Jean-Paul DAUNOU pense que l’identité école maternelle est importante pour les enfants et le passage en élémentaire (dans la grande école) est une étape importante pour l’enfant. Est-il utile d’interrompre un système qui fonctionne correctement ?
Le Conseil Municipalité décide le statu quo à l’unanimité.
V - COMMUNICATIONS DU MAIRE et DES ADJOINTS
Pierre ESTRADE informe qu’en décembre, s’est tenu un comité de suivi de la charte de l’aéroport sur les nuisances. Il représentait les 9 communes environnantes. Il s’agissait du bilan des 3 années de fonctionnement de la charte. A l’unanimité, il a été proposé que soit signée sous l’égide du Préfet, une amélioration de la charte sur 3 propositions : deux demandées par les communes et une par les pilotes :
• la charte fonctionnerait 6 mois (au lieu de 4 actuellement) soit du 1er avril au 30 septembre, • le week-end, il n’y aurait plus de voltige après 20 h (actuellement aucune limite horaire les soirs) avec 4 dérogations par an correspondant aux week-ends précédents des compétitions, • les pilotes de voltige souhaitent que les avions descendent plus bas avec pour conséquence un cône d’irrigation du bruit moins large mais toutefois plus intense ; les tests se feront cet été pour le vérifier.
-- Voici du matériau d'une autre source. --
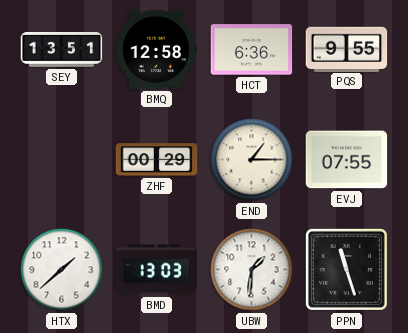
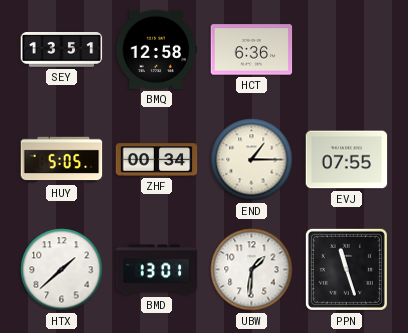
PQS: 9:55 -> none
HUY: none -> 5:05
ZHF: 00:29 -> 00:34
BMD: 13:03 -> 13:01
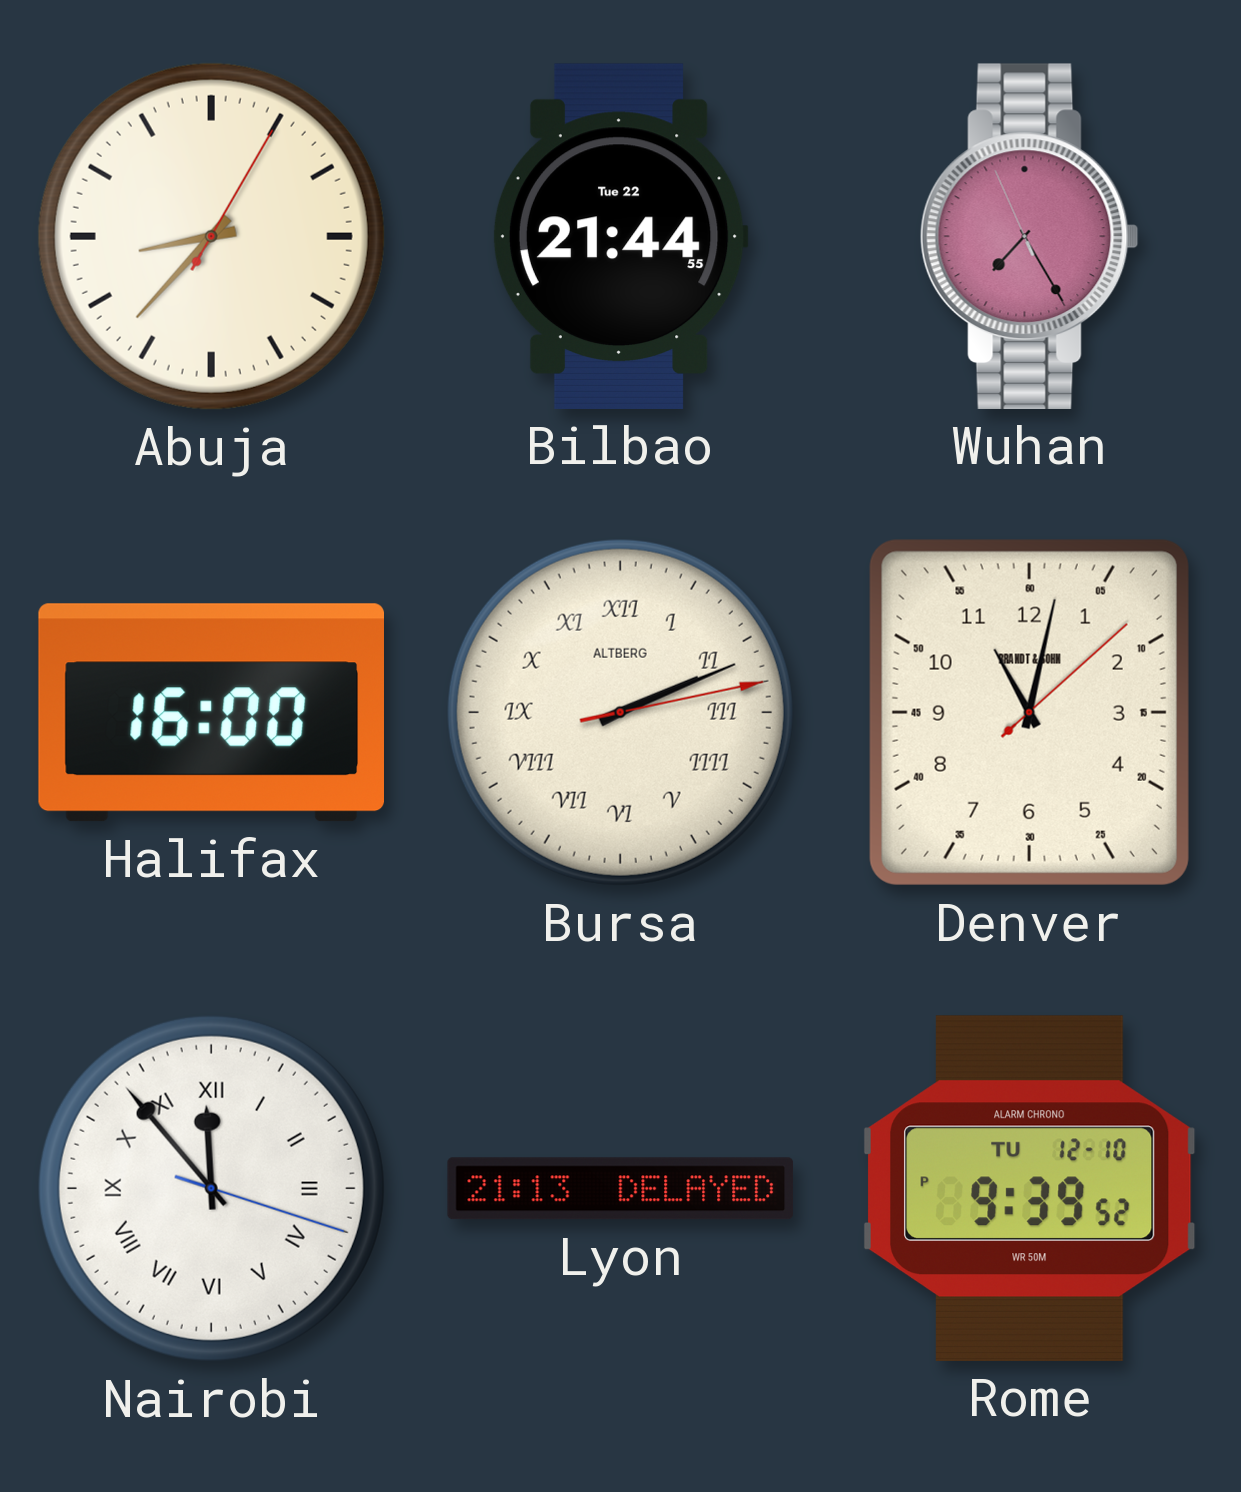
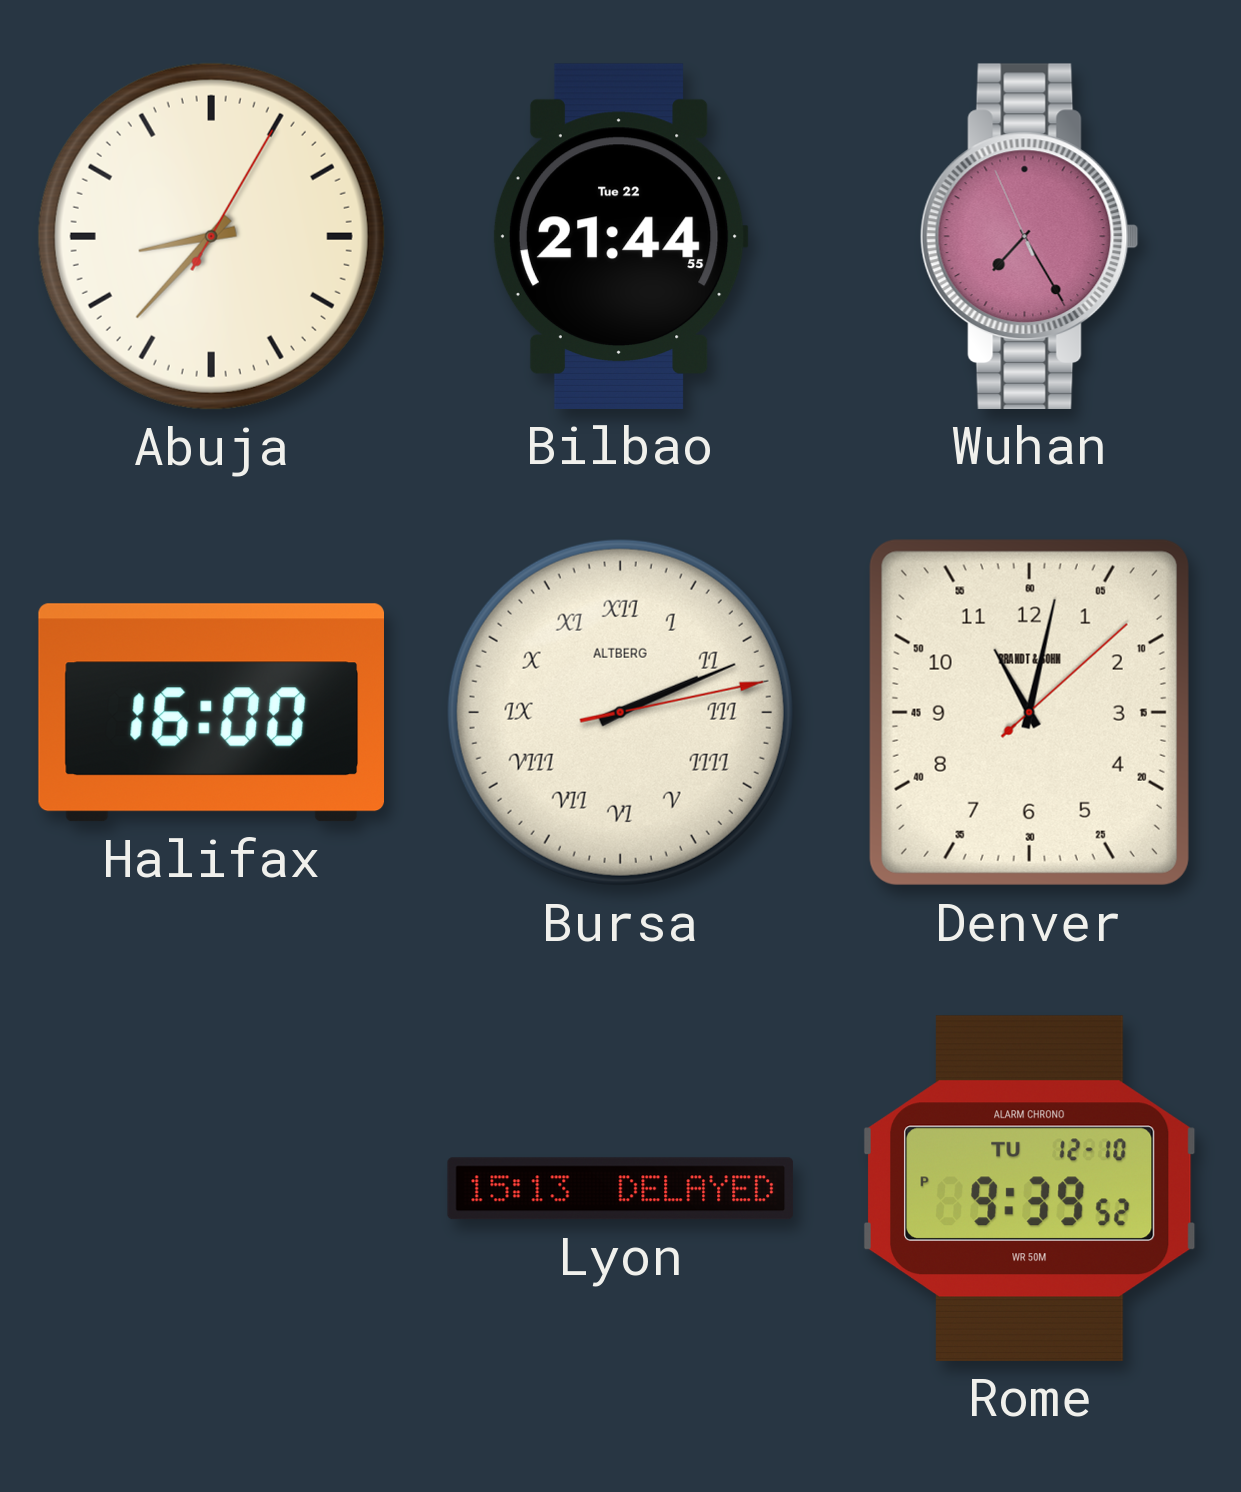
Nairobi: 11:53 -> none
Lyon: 21:13 -> 15:13
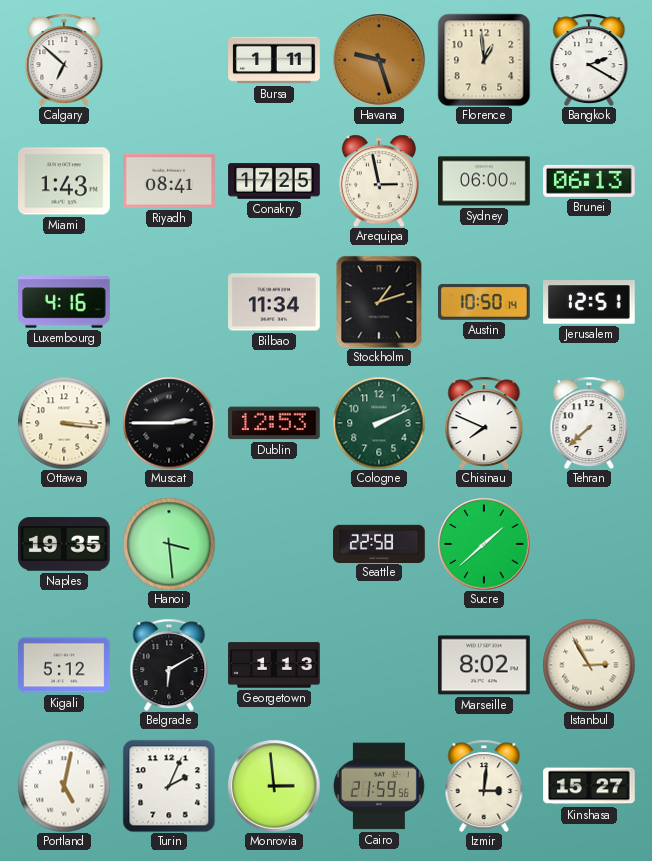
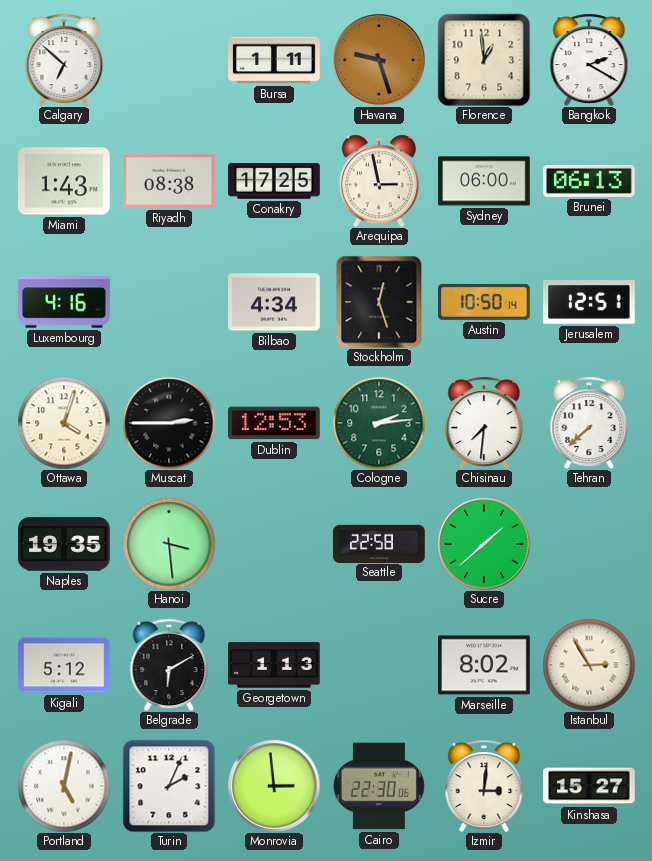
Riyadh: 08:41 -> 08:38
Bilbao: 11:34 -> 4:34
Stockholm: 1:12 -> 12:27
Ottawa: 3:16 -> 4:03
Cologne: 2:11 -> 2:14
Chisinau: 7:49 -> 7:31
Cairo: 21:59 -> 22:30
Le 12 janvier 2012, Monsieur le Préfet a signé l’arrêté portant projet de périmètre d’une nouvelle agglomération, la portant ainsi à 35 communes.
Chaque Conseil Municipal a 3 mois pour se prononcer, Pierre ESTRADE le proposera dès le Conseil de février.
Daniel LE BLASTIER Maire Adjoint chargé de l’urbanisme informe qu’au 133 route de Bretagne, le Permis de Construire est à l’instruction par la DDTM, le permis de démolir ayant été accordé début janvier et récemment affiché sur la parcelle.
Jean-Paul DAUNOU, Maire Adjoint chargé des travaux informe des chantiers en cours :
• l’effacement des réseaux se termine d’ici 8 jours (avenue de Glattbach et Costils Beaudets), • fin de l’assainissement allée de la Concorde cette semaine ; la rue des 50 Acres va débuter incessamment, puis la rue du Haut Manoir jusqu’à mi-mars et enfin la rue du Lieu Vautier, • l’agglomération a communiqué son programme d’assainissement 2012, qui s’élève pour Bretteville à 350 000 €. Une partie de la rue de Glattbach sera effectuée ainsi que les rues des Pommiers, de l’Angélus, des Vertes Prairies et de Normandie,
• un chantier sur des travaux d’eau potable sera également réalisé ; il a été demandé que ce soit le chemin des Costils Beaudets afin de terminer cette voie sur lequel viennent d’être effectués l’assainissement et l’effacement des réseaux afin que l’enrobé puisse être refait.
Maud VIDEAU dresse un bilan de Bretteville 5000 : le 19 janvier se tenait la réunion du 2ème groupe de travail sur le cadre de vie (forces et faiblesses de notre commune) en définissant les éléments d’identification. Lors de la prochaine réunion, sera étudiée la notion de bourg/cœur de ville.